ATMOS 41 Gen 2 All-in-One Weather Station
1. Introduction
Thank you for choosing the ATMOS 41 Gen 2 All-in-One Weather Station from METER Group. This station is designed for continuous monitoring of environmental variables, including standard weather measurements. The ATMOS 41 Gen 2 measures:
- Solar radiation
- Precipitation
- Precipitation electrical conductivity
- Air temperature
- Barometric pressure
- Vapor pressure
- Relative humidity
- Wind speed
- Wind direction
- Maximum wind gust
- Lightning strikes
- Lightning distance
- Tilt
All sensors are integrated into a single, compact unit, requiring minimal installation effort. Its robust design makes it ideal for long-term, remote installations. Applications include weather monitoring, microenvironment monitoring, spatially-distributed environmental monitoring, crop weather monitoring, fire danger monitoring, weather networks, and renewable energy assessment.

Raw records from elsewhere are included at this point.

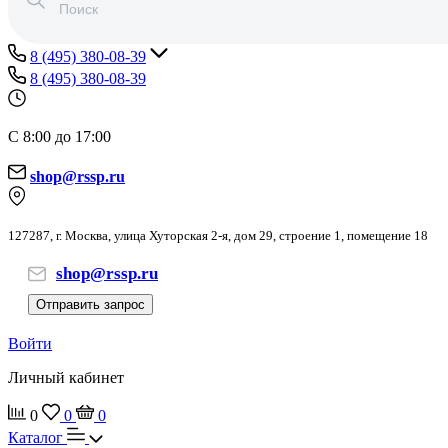
8 (495) 380-08-39
8 (495) 380-08-39
С 8:00 до 17:00
shop@rssp.ru
127287, г. Москва, улица Хуторская 2-я, дом 29, строение 1, помещение 18
shop@rssp.ru
Отправить запрос
Войти
Личный кабинет
0
0
0
Каталог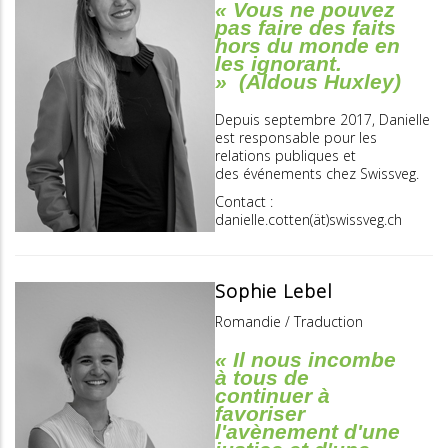
« Vous ne pouvez
pas faire des faits
hors du monde en
les ignorant.
» (Aldous Huxley)
Depuis septembre 2017, Danielle
est responsable pour les
relations publiques et
des événements chez Swissveg.
Contact :
danielle.cotten(ät)swissveg.ch
Sophie Lebel
Romandie / Traduction
« Il nous incombe
à tous de
continuer à
favoriser
l'avènement d'une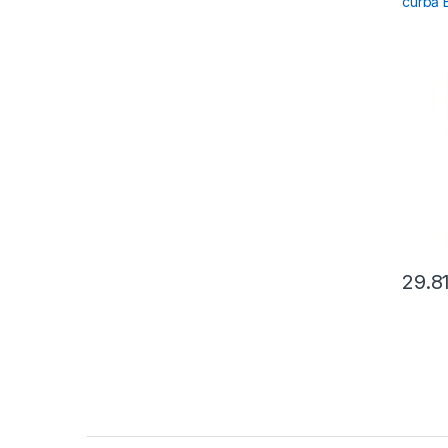
curbă 
29.8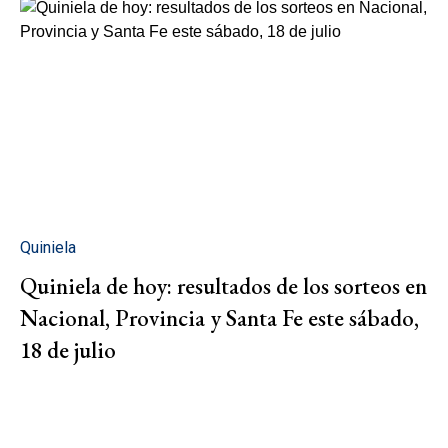
Quiniela
Quiniela de hoy: resultados de los sorteos en
Nacional, Provincia y Santa Fe este sábado,
18 de julio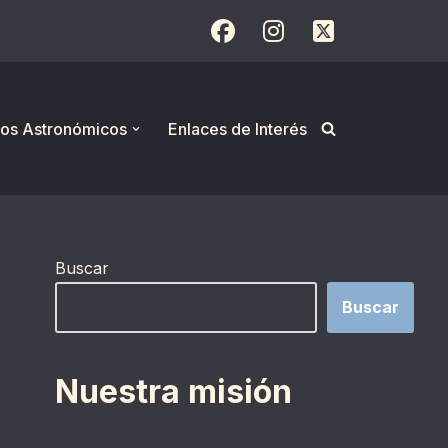
os Astronómicos
Enlaces de Interés
Buscar
Buscar
Nuestra misión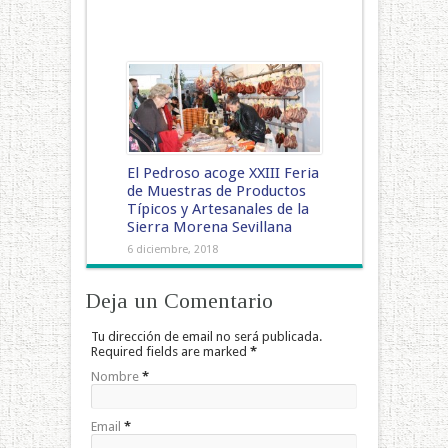
El Pedroso acoge XXIII Feria
de Muestras de Productos
Típicos y Artesanales de la
Sierra Morena Sevillana
6 diciembre, 2018
Deja un Comentario
Tu dirección de email no será publicada.
Required fields are marked
*
Nombre
*
Email
*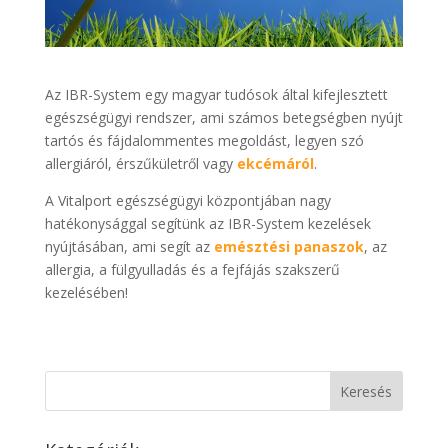
Az IBR-System egy magyar tudósok által kifejlesztett
egészségügyi rendszer, ami számos betegségben nyújt
tartós és fájdalommentes megoldást, legyen szó
allergiáról, érszűkületről vagy
ekcémáról
.
A Vitalport egészségügyi központjában nagy
hatékonysággal segítünk az IBR-System kezelések
nyújtásában, ami segít az
emésztési panaszok
, az
allergia, a fülgyulladás és a fejfájás szakszerű
kezelésében!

Additional advantages include its low-power design supporting battery-operated data loggers with SDI-12 or Modbus RS-485 interfaces. A tilt sensor warns of out-of-level conditions, and no configurations are necessary. Prior to use, verify all system components are included and in good condition.
2. Operation
Please read all instructions before operating the ATMOS 41 Gen 2 to ensure optimal performance.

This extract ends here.